§ The data:
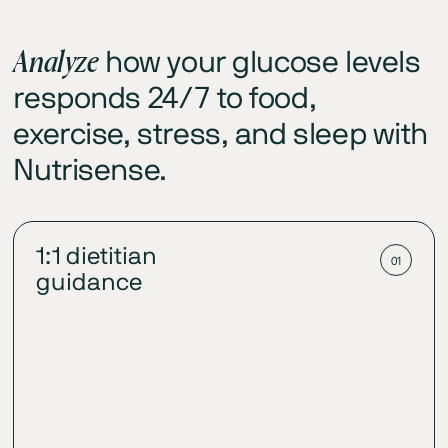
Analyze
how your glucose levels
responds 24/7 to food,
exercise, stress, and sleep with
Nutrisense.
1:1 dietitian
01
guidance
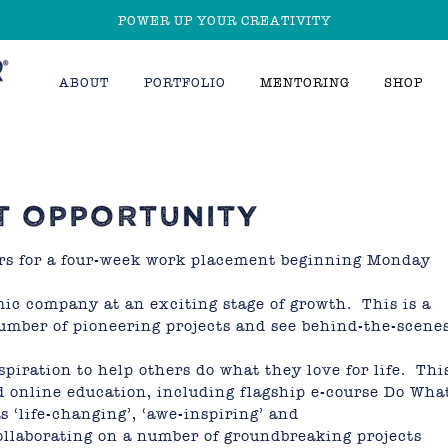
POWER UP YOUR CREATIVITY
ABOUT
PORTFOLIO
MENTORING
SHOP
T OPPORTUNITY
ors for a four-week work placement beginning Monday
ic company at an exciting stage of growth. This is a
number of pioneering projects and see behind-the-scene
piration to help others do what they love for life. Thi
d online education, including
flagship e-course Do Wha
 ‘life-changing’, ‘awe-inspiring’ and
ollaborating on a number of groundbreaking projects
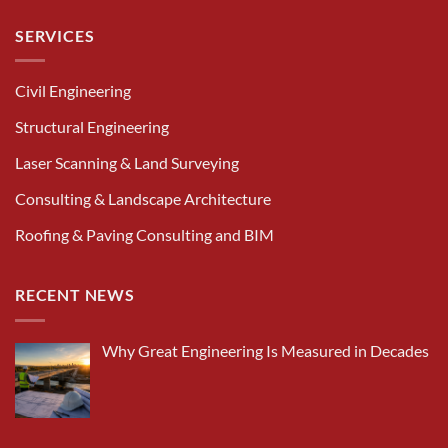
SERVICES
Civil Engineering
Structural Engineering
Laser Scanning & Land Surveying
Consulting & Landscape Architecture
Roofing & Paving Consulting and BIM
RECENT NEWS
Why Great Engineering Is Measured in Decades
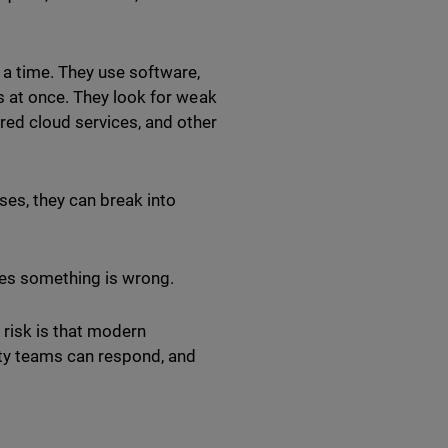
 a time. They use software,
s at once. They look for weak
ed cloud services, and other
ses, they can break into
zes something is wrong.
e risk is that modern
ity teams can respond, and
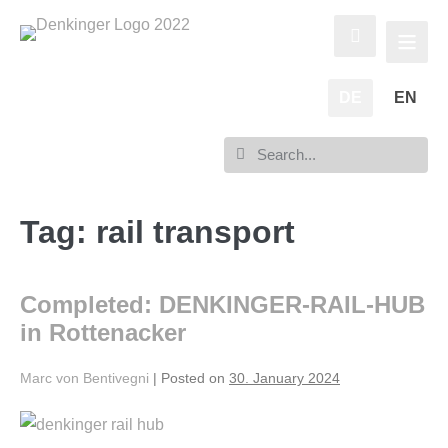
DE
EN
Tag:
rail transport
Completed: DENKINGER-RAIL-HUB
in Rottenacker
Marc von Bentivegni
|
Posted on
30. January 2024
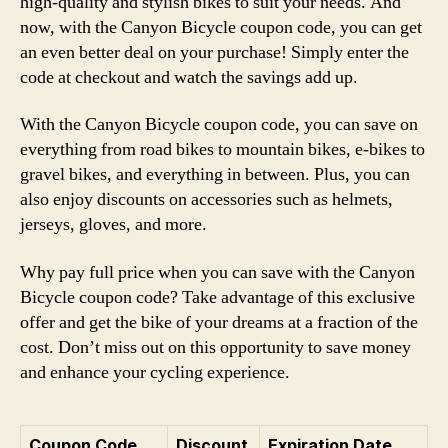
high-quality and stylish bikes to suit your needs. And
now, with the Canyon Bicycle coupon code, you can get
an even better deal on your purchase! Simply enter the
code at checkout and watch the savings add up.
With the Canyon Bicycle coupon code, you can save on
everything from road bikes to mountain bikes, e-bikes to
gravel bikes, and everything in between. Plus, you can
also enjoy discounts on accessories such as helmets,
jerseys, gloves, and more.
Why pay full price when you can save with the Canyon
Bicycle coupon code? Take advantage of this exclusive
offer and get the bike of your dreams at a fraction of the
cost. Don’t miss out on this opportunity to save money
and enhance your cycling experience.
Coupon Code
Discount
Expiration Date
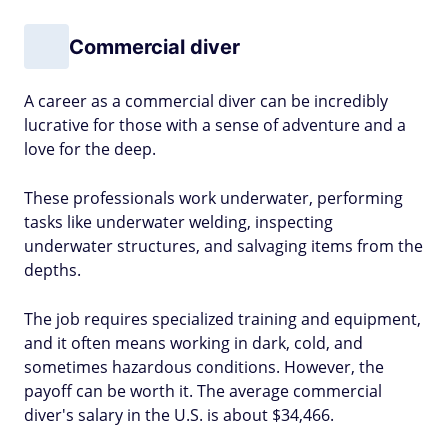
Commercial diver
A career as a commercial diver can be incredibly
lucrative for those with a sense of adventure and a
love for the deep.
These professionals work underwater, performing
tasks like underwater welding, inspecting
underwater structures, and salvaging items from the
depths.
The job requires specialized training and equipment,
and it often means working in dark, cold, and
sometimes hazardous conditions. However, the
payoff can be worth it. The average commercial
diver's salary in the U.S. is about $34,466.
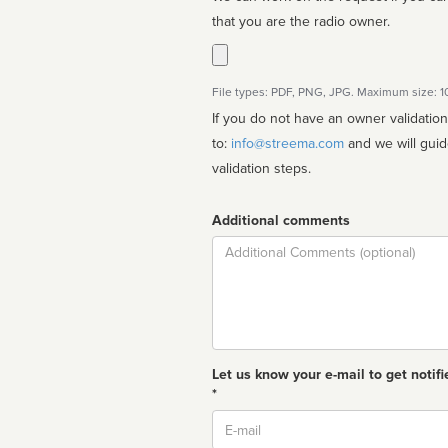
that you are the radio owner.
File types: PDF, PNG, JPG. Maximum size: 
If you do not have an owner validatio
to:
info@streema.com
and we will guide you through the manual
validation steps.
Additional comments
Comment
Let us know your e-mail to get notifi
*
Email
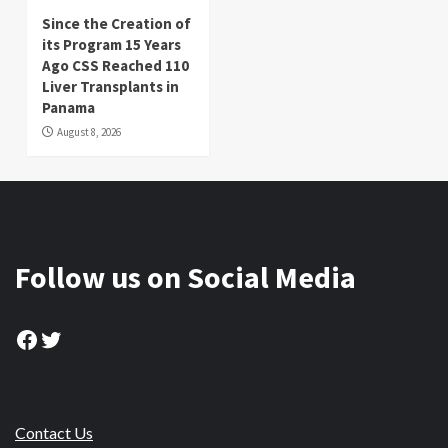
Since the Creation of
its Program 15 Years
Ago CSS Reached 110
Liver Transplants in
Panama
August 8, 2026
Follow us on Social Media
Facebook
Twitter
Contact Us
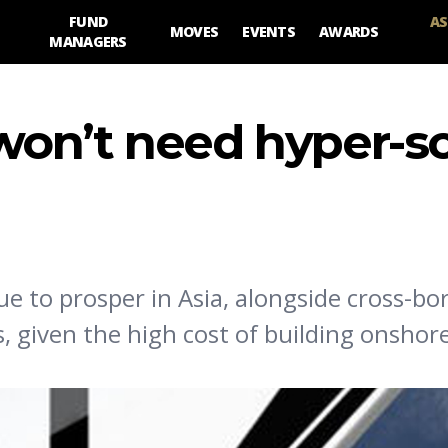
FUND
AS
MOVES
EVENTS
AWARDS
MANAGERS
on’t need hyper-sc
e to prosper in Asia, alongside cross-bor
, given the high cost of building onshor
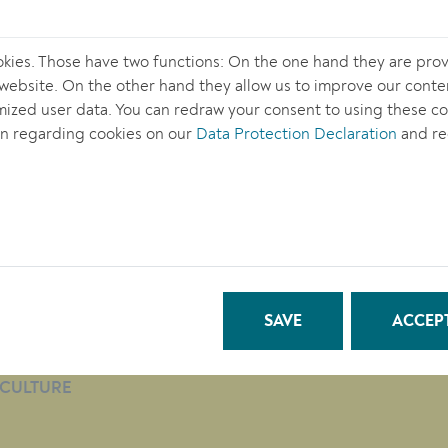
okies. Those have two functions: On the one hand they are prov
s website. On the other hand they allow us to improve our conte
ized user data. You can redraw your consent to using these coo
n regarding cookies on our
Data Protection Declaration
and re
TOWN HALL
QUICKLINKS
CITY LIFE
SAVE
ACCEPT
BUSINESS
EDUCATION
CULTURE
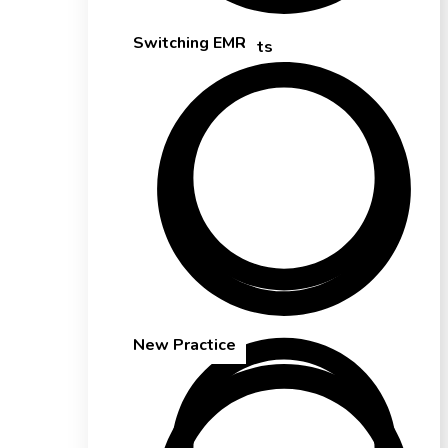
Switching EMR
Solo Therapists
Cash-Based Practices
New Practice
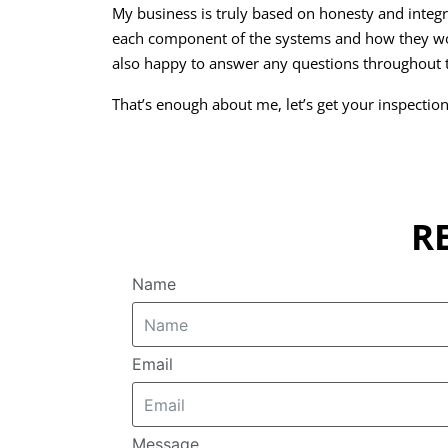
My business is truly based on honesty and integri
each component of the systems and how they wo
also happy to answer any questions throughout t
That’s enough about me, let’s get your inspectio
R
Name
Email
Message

§ Exercise: Counting only lines that contain the string "Canyon", how many are there in the data above? Give the number alone.

§ Output: 3